Olivier Père

Le Fils unique de Yasujirô Ozu

Carlotta a sorti mercredi un film inédit en France de Yasujirô Ozu, Le Fils unique (Hitori musuko, 1936), premier long métrage parlant du grand cinéaste japonais qui, à l’instar de Chaplin aux Etats-Unis, résista longtemps aux sirènes du cinéma sonore et attendit cinq ans après l’apparition des films parlants au Japon pour en tourner un. L’une des scènes les plus étonnantes du Fils unique montre d’ailleurs le fils emmener sa mère au cinéma pour lui faire découvrir les merveilles de cette nouvelle attraction. Le film est une opérette allemande, dont on voit de larges extraits. La vieille dame s’endort devant un spectacle sans grand intérêt pour elle, provocant la consternation polie de son fils.

Cette scène souligne l’ironie d’Ozu devant le cinéma parlant, mais lui permet surtout de montrer le fossé d’incompréhension et de gêne qui s’est creusé entre une mère courage qui a tout sacrifié à la réussite de son fils, et un jeune homme sans qualité qui ne peut que constater le naufrage précoce de ses ambitions.

Tout commence par un prologue provincial, lui même précédé d’une citation à la fin du générique qui dévoile le thème du film : le drame de la vie débute par les relations entre les enfants et les parents. Constat pessimiste et pourtant lucide qui sera au cœur du Fils unique, accompagné d’un regard implacable sur la condition ouvrière au Japon dans les années 30, et la pauvreté qui frappe les couches populaires du pays.

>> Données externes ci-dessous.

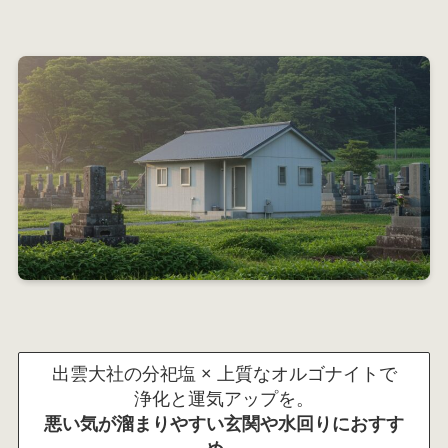
出雲大社の分祀塩 × 上質なオルゴナイトで
浄化と運気アップを。
悪い気が溜まりやすい玄関や水回りにおすす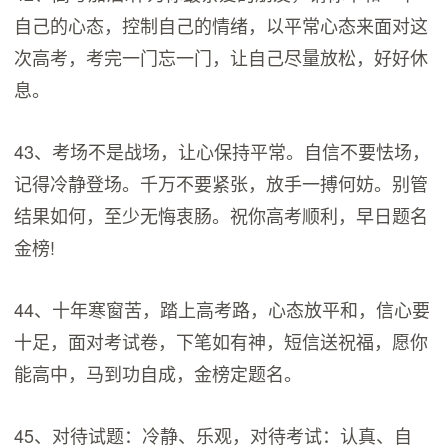
自己的心态，控制自己的情绪，以平常心态来面对这
次高考，考完一门忘一门，让自己尽量放松，好好休
息。
43、考场不是战场，让心保持平常。自信不要怯场，
记得冷静登场。千万不要紧张，放手一搏何妨。别管
结果如何，至少无悔衷肠。祝你高考顺利，早日题名
金榜!
44、十年寒窗苦，踏上高考路，心态放平和，信心要
十足，面对考试卷，下笔如有神，短信送祝福，愿你
能高中，马到功自成，金榜定题名。
45、对待试题：冷静、乐观，对待考试：认真、自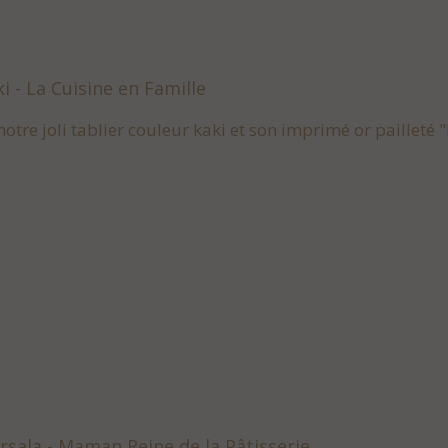
ki - La Cuisine en Famille
otre joli tablier couleur kaki et son imprimé or pailleté 
rsala - Maman Reine de la Pâtisserie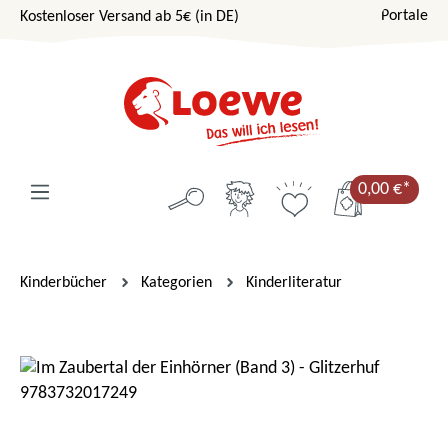
Portale
Kostenloser Versand ab 5€ (in DE)
Zum Hauptinhalt springen
0,00 €*
Kinderbücher
Kategorien
Kinderliteratur
Bildergalerie überspringen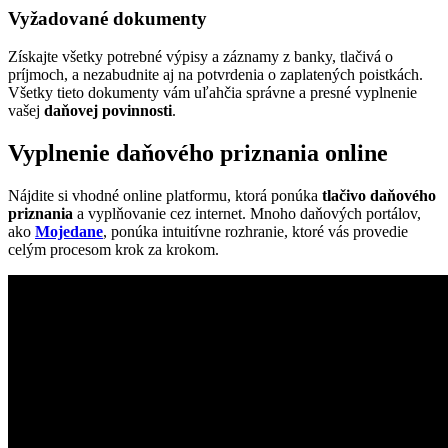
Vyžadované dokumenty
Získajte všetky potrebné výpisy a záznamy z banky, tlačivá o
príjmoch, a nezabudnite aj na potvrdenia o zaplatených poistkách.
Všetky tieto dokumenty vám uľahčia správne a presné vyplnenie
vašej
daňovej povinnosti
.
Vyplnenie daňového priznania online
Nájdite si vhodné online platformu, ktorá ponúka
tlačivo daňového
priznania
a vyplňovanie cez internet. Mnoho daňových portálov,
ako
Mojedane
, ponúka intuitívne rozhranie, ktoré vás provedie
celým procesom krok za krokom.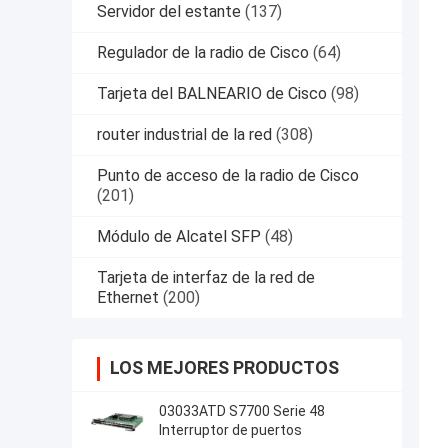
Servidor del estante
(137)
Regulador de la radio de Cisco
(64)
Tarjeta del BALNEARIO de Cisco
(98)
router industrial de la red
(308)
Punto de acceso de la radio de Cisco
(201)
Módulo de Alcatel SFP
(48)
Tarjeta de interfaz de la red de
Ethernet
(200)
LOS MEJORES PRODUCTOS
03033ATD S7700 Serie 48
Interruptor de puertos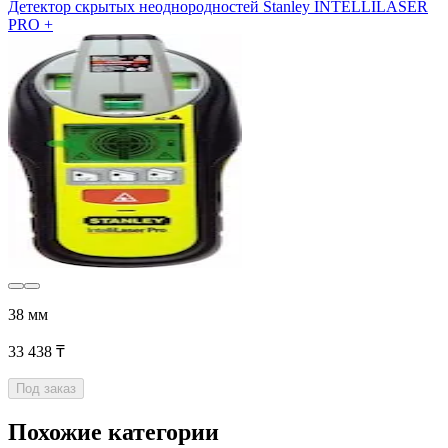
Детектор скрытых неоднородностей Stanley INTELLILASER
PRO +
38 мм
33 438 ₸
Под заказ
Похожие категории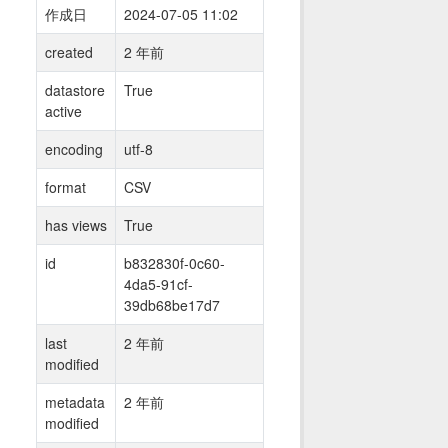
作成日
2024-07-05 11:02
created
2 年前
datastore
True
active
encoding
utf-8
format
CSV
has views
True
id
b832830f-0c60-
4da5-91cf-
39db68be17d7
last
2 年前
modified
metadata
2 年前
modified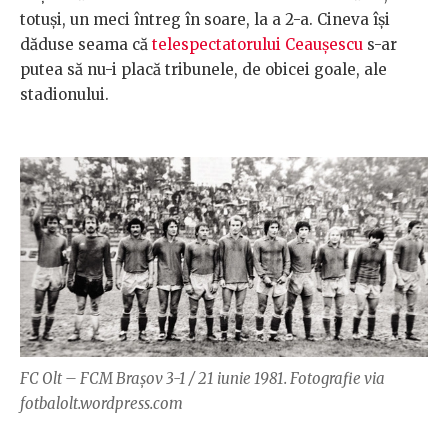
totuși, un meci întreg în soare, la a 2-a. Cineva își
dăduse seama că
telespectatorului Ceaușescu
s-ar
putea să nu-i placă tribunele, de obicei goale, ale
stadionului.
FC Olt – FCM Brașov 3-1 / 21 iunie 1981. Fotografie via
fotbalolt.wordpress.com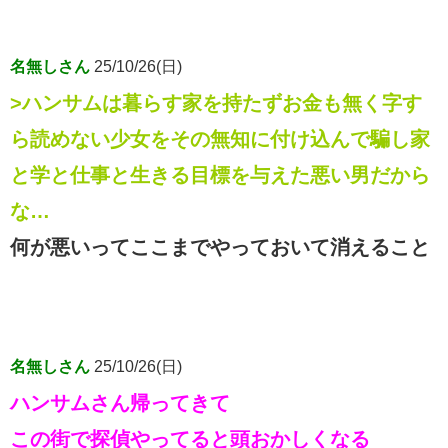
名無しさん
25/10/26(日)
>ハンサムは暮らす家を持たずお金も無く字す
ら読めない少女をその無知に付け込んで騙し家
と学と仕事と生きる目標を与えた悪い男だから
な…
何が悪いってここまでやっておいて消えること
名無しさん
25/10/26(日)
ハンサムさん帰ってきて
この街で探偵やってると頭おかしくなる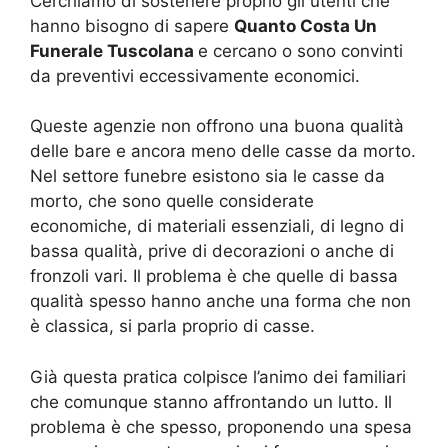
Cerchiamo di sostenere proprio gli utenti che
hanno bisogno di sapere
Quanto Costa Un
Funerale Tuscolana
e cercano o sono convinti
da preventivi eccessivamente economici.
Queste agenzie non offrono una buona qualità
delle bare e ancora meno delle casse da morto.
Nel settore funebre esistono sia le casse da
morto, che sono quelle considerate
economiche, di materiali essenziali, di legno di
bassa qualità, prive di decorazioni o anche di
fronzoli vari. Il problema è che quelle di bassa
qualità spesso hanno anche una forma che non
è classica, si parla proprio di casse.
Già questa pratica colpisce l’animo dei familiari
che comunque stanno affrontando un lutto. Il
problema è che spesso, proponendo una spesa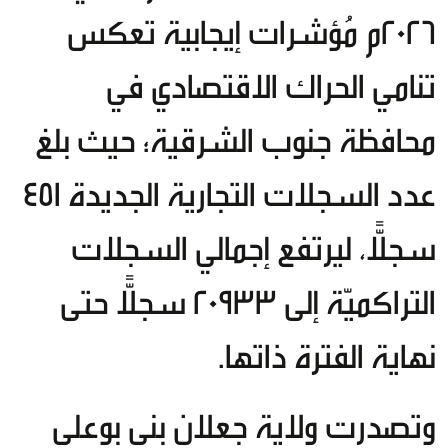
2026م مُؤشرات إيجابية تعكس
تنامي الحراك الاقتصادي في
محافظة جنوب الشرقية؛ حيث بلغ
عدد السجلات التجارية الجديدة 451
سجلًّا، ليرتفع إجمالي السجلات
التراكميّة إلى 20933 سجلًّا حتى
نهاية الفترة ذاتها.
وتصدرت ولاية جعلان بني بوعلي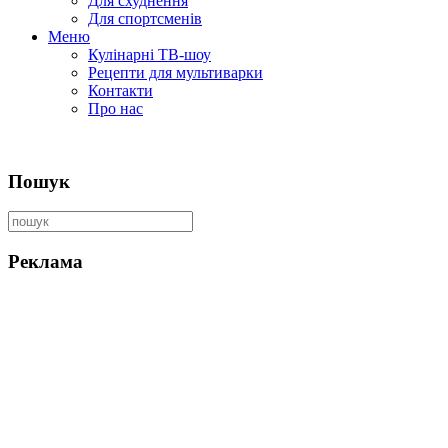
Для схуднення
Для спортсменів
Меню
Кулінарні ТВ-шоу
Рецепти для мультиварки
Контакти
Про нас
Пошук
Реклама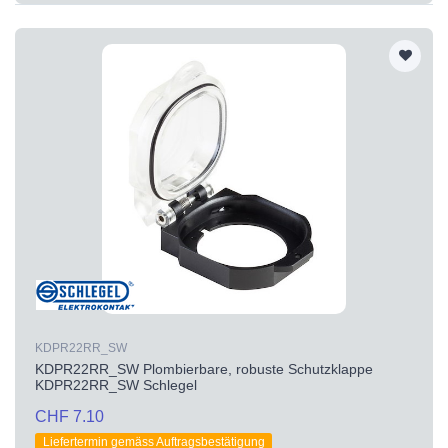
KDPR22RR_SW
KDPR22RR_SW Plombierbare, robuste Schutzklappe
KDPR22RR_SW Schlegel
CHF 7.10
Liefertermin gemäss Auftragsbestätigung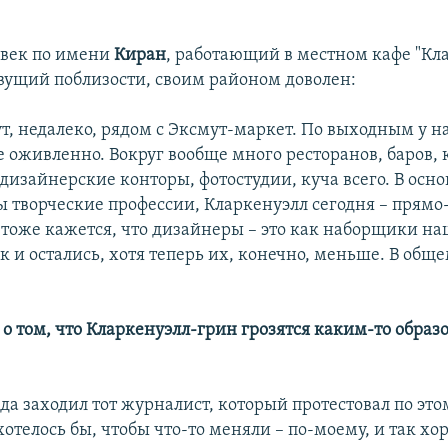
овек по имени
Киран
, работающий в местном кафе "Кл
вущий поблизости, своим районом доволен:
ут, недалеко, рядом с Эксмут-маркет. По выходным у на
е оживленно. Вокруг вообще много ресторанов, баров, 
дизайнерские конторы, фотостудии, куча всего. В осно
ы творческие профессии, Кларкенуэлл сегодня – прямо
е тоже кажется, что дизайнеры – это как наборщики на
 и остались, хотя теперь их, конечно, меньше. В обще
 о том, что Кларкенуэлл-грин грозятся каким-то образ
юда заходил тот журналист, который протестовал по это
отелось бы, чтобы что-то меняли – по-моему, и так хо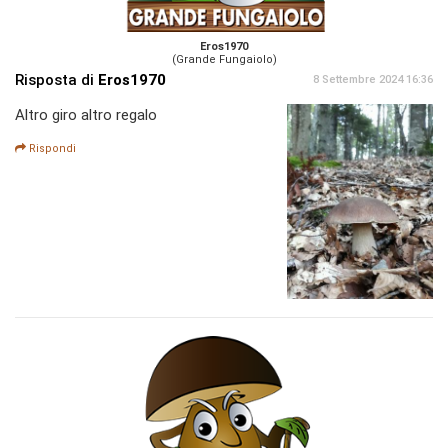
Eros1970
(Grande Fungaiolo)
Risposta di
Eros1970
8 Settembre 2024 16:36
Altro giro altro regalo
Rispondi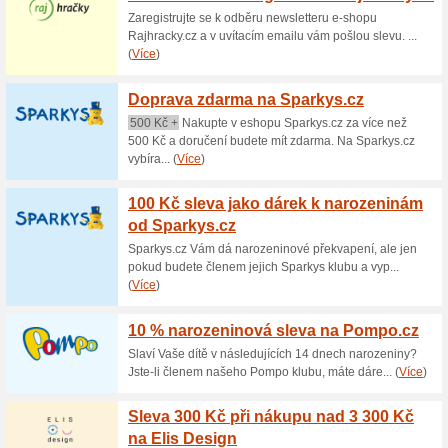
Aktuální slevy a akc
Dárkové poukazy do 
61% fungovalo
Akce
Chcete udělat svým blízkým r
produktů od e-shopu Lenire.c
ve formátu .pdf k vytisknutí. Vy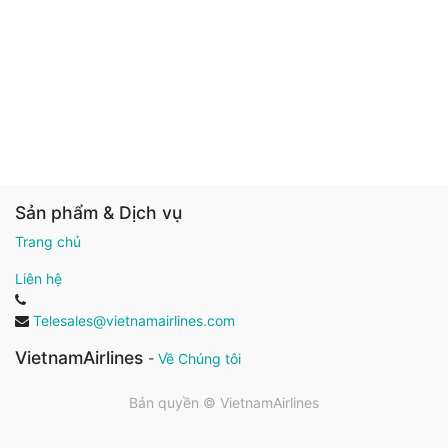
Sản phẩm & Dịch vụ
Trang chủ
Liên hệ
Telesales@vietnamairlines.com
VietnamAirlines
-
Về Chúng tôi
Bản quyền ©
VietnamAirlines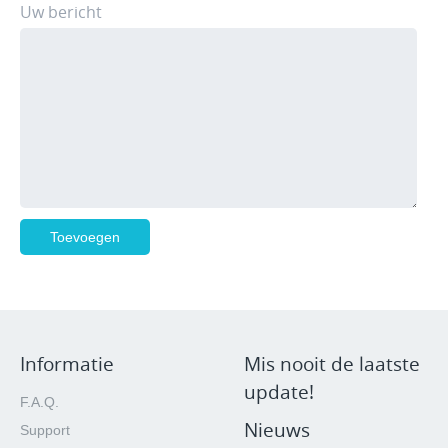
Uw bericht
Informatie
Mis nooit de laatste
update!
F.A.Q.
Nieuws
Support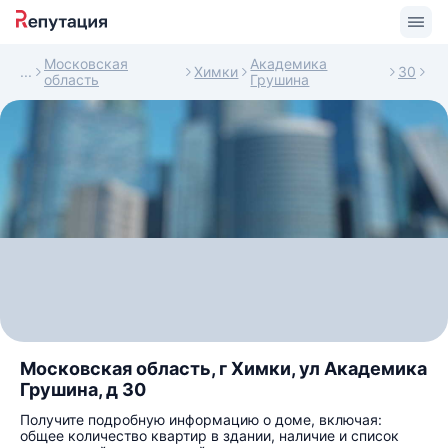
Московская
Академика
Химки
30
область
Грушина
Московская область, г Химки, ул Академика
Грушина, д 30
Получите подробную информацию о доме, включая:
общее количество квартир в здании, наличие и список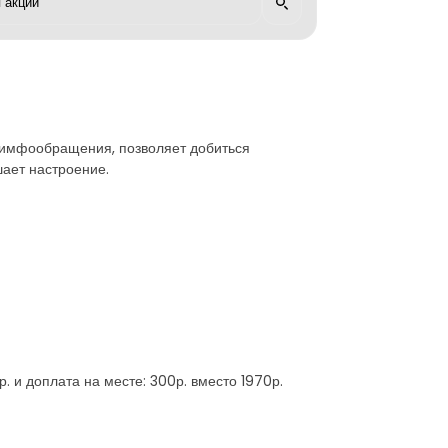
 лимфообращения, позволяет добиться
шает настроение.
р. и доплата на месте: 300р. вместо 1970р.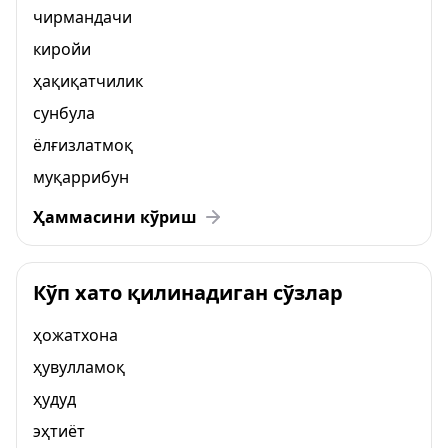
чирмандачи
киройи
ҳақиқатчилик
сунбула
ёлғизлатмоқ
муқаррибун
Ҳаммасини кўриш
Кўп хато қилинадиган сўзлар
ҳожатхона
ҳувулламоқ
ҳудуд
эҳтиёт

En 1923, dans la province de Shinshu, une veuve travaillant dans une fabrique de soie décide d’envoyer son fils unique à Tokyo afin qu’il puisse acquérir une meilleure éducation. Treize ans plus tard elle se décide enfin à lui rendre visite et réalise qu’il ne mène pas la vie qu’elle a rêvée pour lui. Le jeune homme est maître auxiliaire dans une école, et vit avec son épouse et leur bébé – dont il a caché l’existence à sa mère – dans un état proche de la misère, dans un quartier pauvre qui ressemble à un bidonville.

Film de la déception (d’une mère) et la honte (d’un fils), où ces sentiments violents sont longtemps retenus – une seule scène de dispute, d’autant plus terrible qu’elle éclate au milieu d’un océan de politesse et de bonté, comme toujours dans les films d’Ozu. Le monde tel qu’il est décrit par Ozu a beau être cruel et sans espoir, les hommes et les femmes qui l’habitent expriment une douceur, une solidarité et une gentillesse extraordinaires, même dans les moments les plus difficiles.

La mise en scène d’Ozu, avec ses fameux plans à hauteur de tatami, mais aussi des plans débarrassés de la figure humaine, comme des miniatures de paysages urbains qui jalonnent le récit comme des rimes musicales ou des « haïkus » visuels, est à la fois simple et sublime. Tout l’art d’Ozu est déjà présent dans ce chef-d’œuvre de jeunesse, poétique et politique. On pourra le vérifier bientôt puisque Carlotta ressortira aussi en salles Voyage à Tokyo et Le Goût du saké le 3 juillet.